Agnieszka Holland, Poland
The animals are angry. Over the past several months, hunters in the small Polish town have been ending up dead, often with suspicious animal prints nearby. Local schoolteacher and animal lover Duszejko believes it to be the work of the animals she has been trying to protect. But have the local animals been fighting back against the tyrannical humans or is there something more sinister at hand?
Duszejko is something of the town eccentric. While her students love her, the men of the town are far more derisive. Duszejko herself does not hide her dislike for the hunters either, particularly after her two beloved dogs go missing one day. As the film proceeds, she begins to act more and more erratically, arguing with exasperated police officers about how they should be going after hunters who kill animals out of season. Meanwhile she just keeps on accidentally stumbling over the dead bodies of the very men she hates most. As she investigates these murders, she comes to, what she believes, is the obvious conclusion: it must be the animals.

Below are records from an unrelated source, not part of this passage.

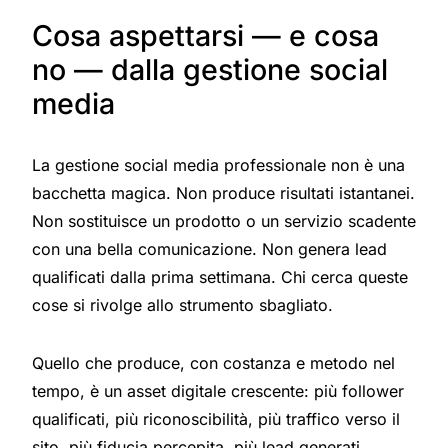
Cosa aspettarsi — e cosa
no — dalla gestione social
media
La gestione social media professionale non è una
bacchetta magica. Non produce risultati istantanei.
Non sostituisce un prodotto o un servizio scadente
con una bella comunicazione. Non genera lead
qualificati dalla prima settimana. Chi cerca queste
cose si rivolge allo strumento sbagliato.
Quello che produce, con costanza e metodo nel
tempo, è un asset digitale crescente: più follower
qualificati, più riconoscibilità, più traffico verso il
sito, più fiducia percepita, più lead generati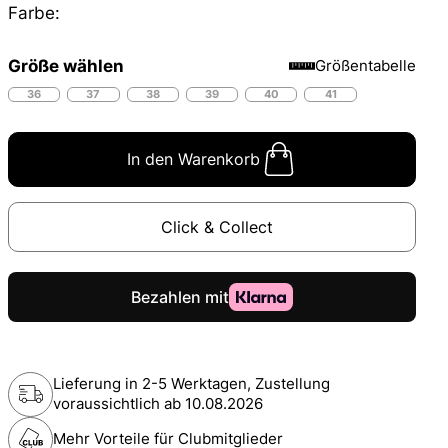
Farbe:
Größe wählen
Größentabelle
36
37
38
39
40
41
In den Warenkorb
Click & Collect
Lieferung in 2-5 Werktagen, Zustellung
voraussichtlich ab
10.08.2026
Mehr Vorteile für Clubmitglieder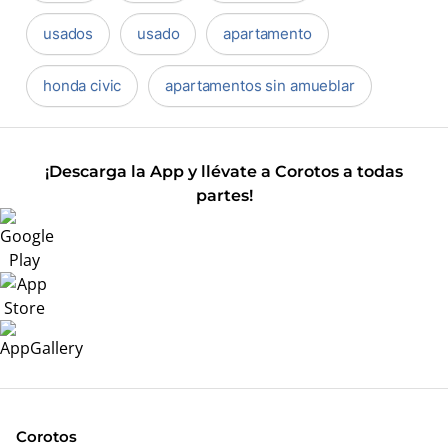
usados
usado
apartamento
honda civic
apartamentos sin amueblar
¡Descarga la App y llévate a Corotos a todas
partes!
Corotos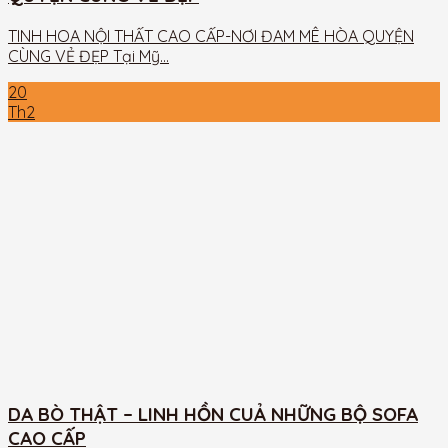
TINH HOA NỘI THẤT CAO CẤP-NƠI ĐAM MÊ HÒA QUYỆN
CÙNG VẺ ĐẸP Tại Mỹ...
20
Th2
DA BÒ THẬT – LINH HỒN CUẢ NHỮNG BỘ SOFA
CAO CẤP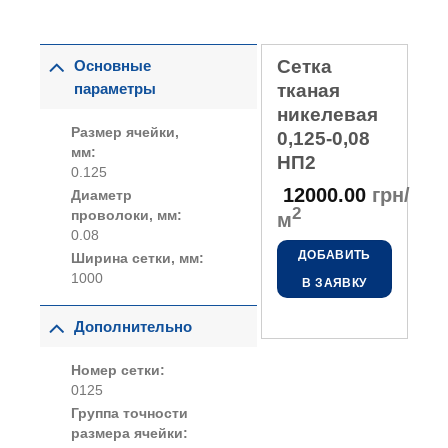
Сетка
Основные
параметры
тканая
никелевая
Размер ячейки,
0,125-0,08
мм:
НП2
0.125
12000.00
грн/
Диаметр
2
проволоки, мм:
м
0.08
ДОБАВИТЬ
Ширина сетки, мм:
1000
В ЗАЯВКУ
Дополнительно
Номер сетки:
0125
Группа точности
размера ячейки: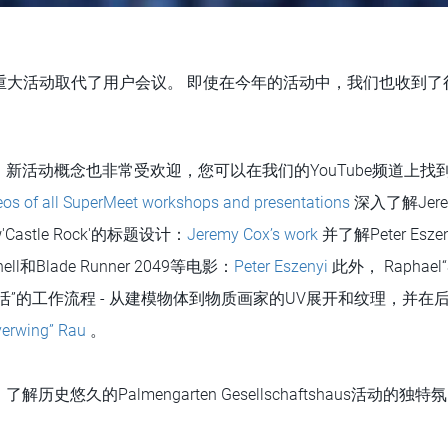
个重大活动取代了用户会议。 即使在今年的活动中，我们也收到
活动概念也非常受欢迎，您可以在我们的YouTube频道上找到所有
eos of all SuperMeet workshops and presentations
深入了解Jer
'Castle Rock'的标题设计：
Jeremy Cox’s work
并了解Peter Esz
Shell和Blade Runner 2049等电影：
Peter Eszenyi
此外， Raphael“
活”的工作流程 - 从建模物体到物质画家的UV展开和纹理，并在
verwing” Rau
。
史悠久的Palmengarten Gesellschaftshaus活动的独特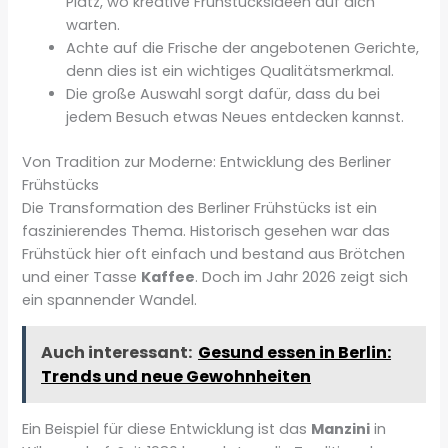
Platz, wo kreative Frühstücksideen auf dich
warten.
Achte auf die Frische der angebotenen Gerichte,
denn dies ist ein wichtiges Qualitätsmerkmal.
Die große Auswahl sorgt dafür, dass du bei
jedem Besuch etwas Neues entdecken kannst.
Von Tradition zur Moderne: Entwicklung des Berliner
Frühstücks
Die Transformation des Berliner Frühstücks ist ein
faszinierendes Thema. Historisch gesehen war das
Frühstück hier oft einfach und bestand aus Brötchen
und einer Tasse
Kaffee
. Doch im Jahr 2026 zeigt sich
ein spannender Wandel.
Auch interessant:
Gesund essen in Berlin:
Trends und neue Gewohnheiten
Ein Beispiel für diese Entwicklung ist das
Manzini
in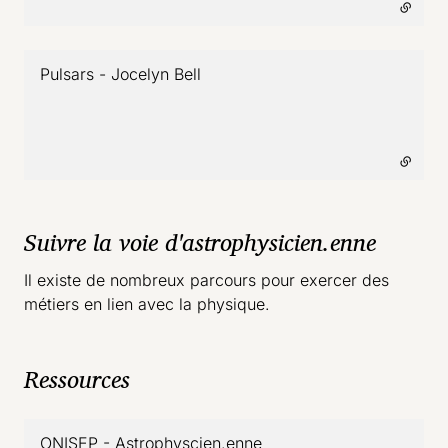
Pulsars - Jocelyn Bell
- lien externe
Suivre la voie d'astrophysicien.enne
Il existe de nombreux parcours pour exercer des
métiers en lien avec la physique.
Ressources
ONISEP - Astrophyscien.enne
- lien externe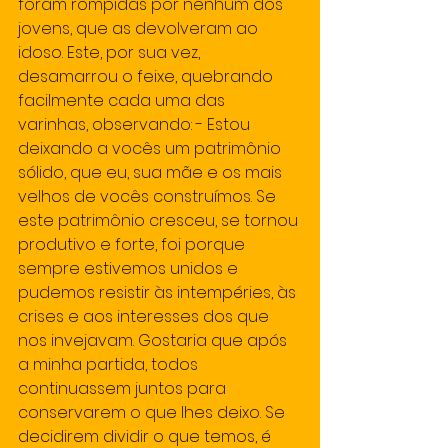
foram rompidas por nenhum dos 
jovens, que as devolveram ao 
idoso. Este, por sua vez, 
desamarrou o feixe, quebrando 
facilmente cada uma das 
varinhas, observando: - Estou 
deixando a vocês um patrimônio 
sólido, que eu, sua mãe e os mais 
velhos de vocês construímos. Se 
este patrimônio cresceu, se tornou 
produtivo e forte, foi porque 
sempre estivemos unidos e 
pudemos resistir às intempéries, às 
crises e aos interesses dos que 
nos invejavam. Gostaria que após 
a minha partida, todos 
continuassem juntos para 
conservarem o que lhes deixo. Se 
decidirem dividir o que temos, é 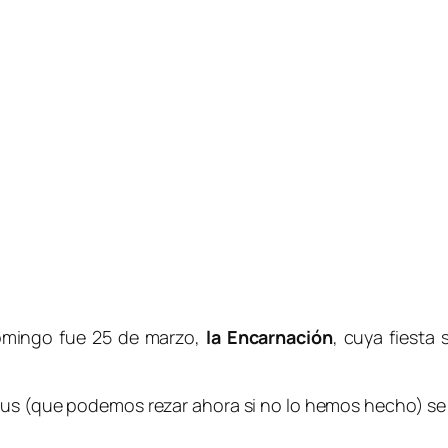
omingo fue 25 de marzo,
la Encarnación
, cuya fiesta
lus (que podemos rezar ahora si no lo hemos hecho) se 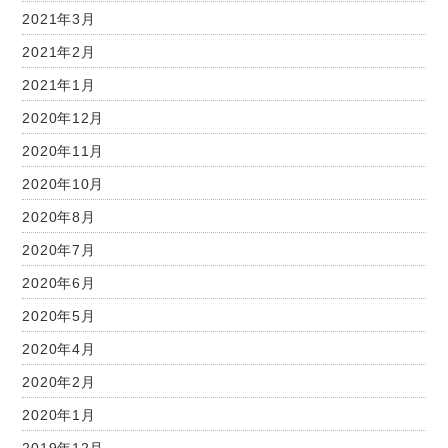
2021年3月
2021年2月
2021年1月
2020年12月
2020年11月
2020年10月
2020年8月
2020年7月
2020年6月
2020年5月
2020年4月
2020年2月
2020年1月
2019年12月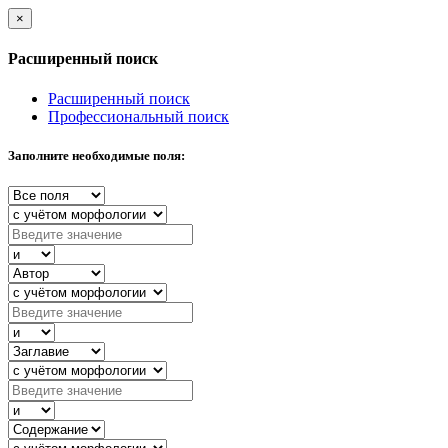
×
Расширенный поиск
Расширенный поиск
Профессиональный поиск
Заполните необходимые поля:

At times humorous, but overall just exceedingly bizarre, Spoor doesn’t seem to know what direction it wants to go in. At times, it seems like the director wishes the viewer to agree with what Duszejko is saying and at other times the same lines will be played in a near manic way that completely undermines any sort of point. Sometimes the film feels almost like it is floating in a sort of magical realistic world where animals can be vengeful murderers, but then it switches around to be more realistic. What results is a film that twists the viewer’s feelings up, but not in a particularly logical or enlightening way. And so by the end of the film, one begins to wonder if there was actually a moral point to all of this, or if it is just some Eco terrorist’s fever dream.